● What needs to be done
Here is a block of records. Copy every line in it that includes "належить".

Task inputs Block Start

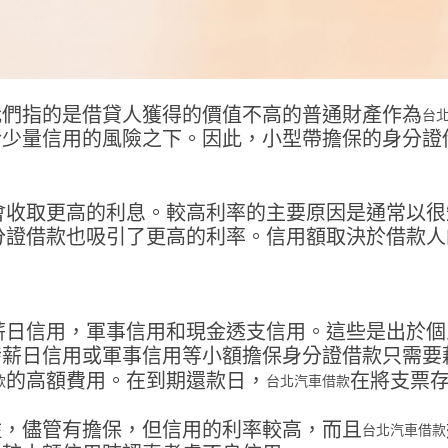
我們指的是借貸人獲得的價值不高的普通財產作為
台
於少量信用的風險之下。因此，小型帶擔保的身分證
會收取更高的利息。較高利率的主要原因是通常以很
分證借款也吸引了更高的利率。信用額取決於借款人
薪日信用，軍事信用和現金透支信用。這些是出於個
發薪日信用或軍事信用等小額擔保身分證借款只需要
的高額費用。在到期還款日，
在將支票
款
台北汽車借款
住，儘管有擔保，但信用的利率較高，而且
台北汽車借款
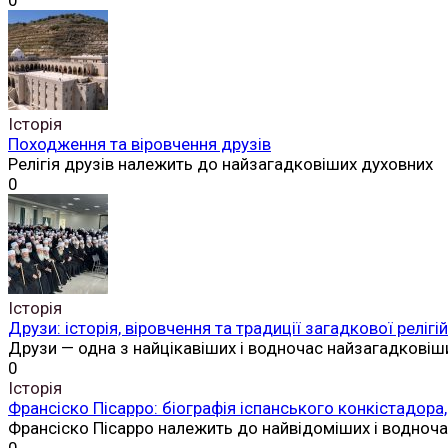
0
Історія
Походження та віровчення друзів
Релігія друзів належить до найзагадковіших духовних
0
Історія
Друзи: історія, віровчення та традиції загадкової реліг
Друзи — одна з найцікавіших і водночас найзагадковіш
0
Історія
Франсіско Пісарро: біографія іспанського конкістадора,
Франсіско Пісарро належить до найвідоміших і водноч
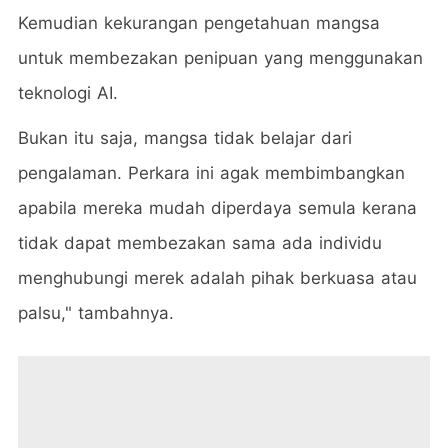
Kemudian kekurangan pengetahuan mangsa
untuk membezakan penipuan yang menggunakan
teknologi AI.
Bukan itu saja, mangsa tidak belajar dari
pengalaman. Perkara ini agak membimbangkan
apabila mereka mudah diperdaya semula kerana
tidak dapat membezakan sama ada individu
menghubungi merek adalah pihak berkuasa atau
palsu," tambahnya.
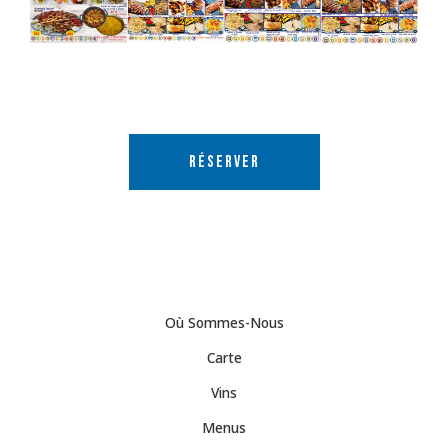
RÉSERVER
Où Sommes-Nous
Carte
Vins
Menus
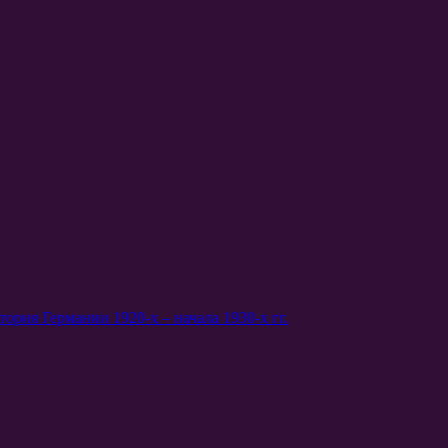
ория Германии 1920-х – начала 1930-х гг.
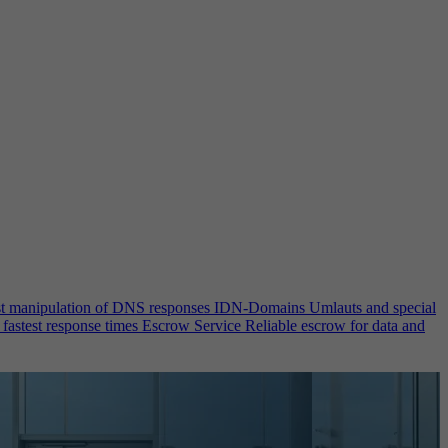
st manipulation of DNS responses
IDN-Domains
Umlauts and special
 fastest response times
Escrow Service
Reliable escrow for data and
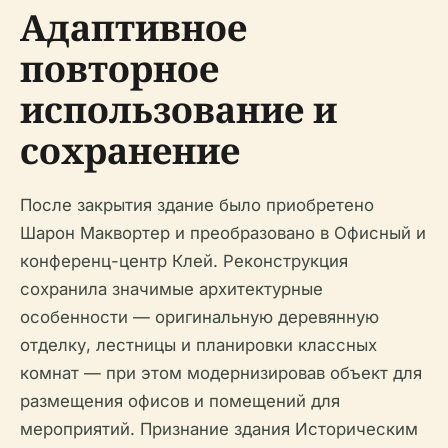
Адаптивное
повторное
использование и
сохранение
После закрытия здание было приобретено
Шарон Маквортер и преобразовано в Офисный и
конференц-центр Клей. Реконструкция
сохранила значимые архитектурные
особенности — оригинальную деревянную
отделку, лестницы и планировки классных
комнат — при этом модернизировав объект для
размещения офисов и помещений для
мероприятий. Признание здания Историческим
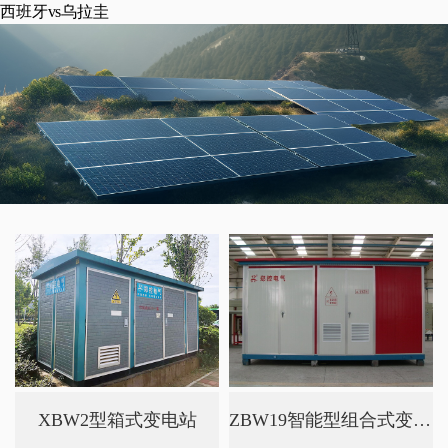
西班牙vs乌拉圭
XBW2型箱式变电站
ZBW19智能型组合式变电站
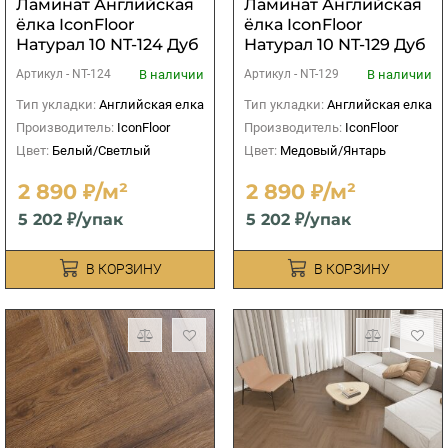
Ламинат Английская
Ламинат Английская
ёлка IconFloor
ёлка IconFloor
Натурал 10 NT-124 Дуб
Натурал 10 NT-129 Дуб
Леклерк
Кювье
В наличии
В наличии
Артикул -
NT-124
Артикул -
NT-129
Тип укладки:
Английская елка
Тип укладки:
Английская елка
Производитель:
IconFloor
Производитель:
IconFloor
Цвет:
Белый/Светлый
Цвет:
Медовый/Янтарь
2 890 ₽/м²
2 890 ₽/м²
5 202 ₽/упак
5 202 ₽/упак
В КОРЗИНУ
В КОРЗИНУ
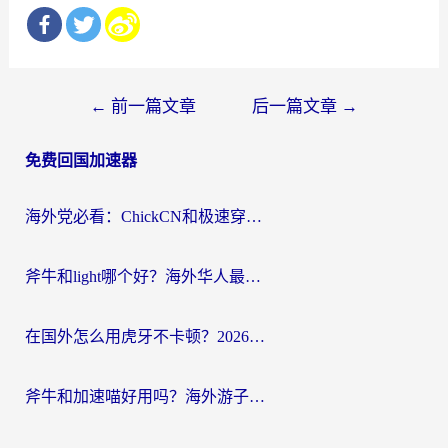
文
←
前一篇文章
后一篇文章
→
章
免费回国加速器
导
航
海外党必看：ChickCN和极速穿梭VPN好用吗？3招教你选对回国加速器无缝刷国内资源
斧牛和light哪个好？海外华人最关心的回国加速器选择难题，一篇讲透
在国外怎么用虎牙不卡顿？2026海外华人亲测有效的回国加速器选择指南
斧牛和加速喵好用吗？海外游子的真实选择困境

Task inputs Block End

● Task answer
Релігія друзів належить до найзагадковіших духовних
Франсіско Пісарро належить до найвідоміших і водноч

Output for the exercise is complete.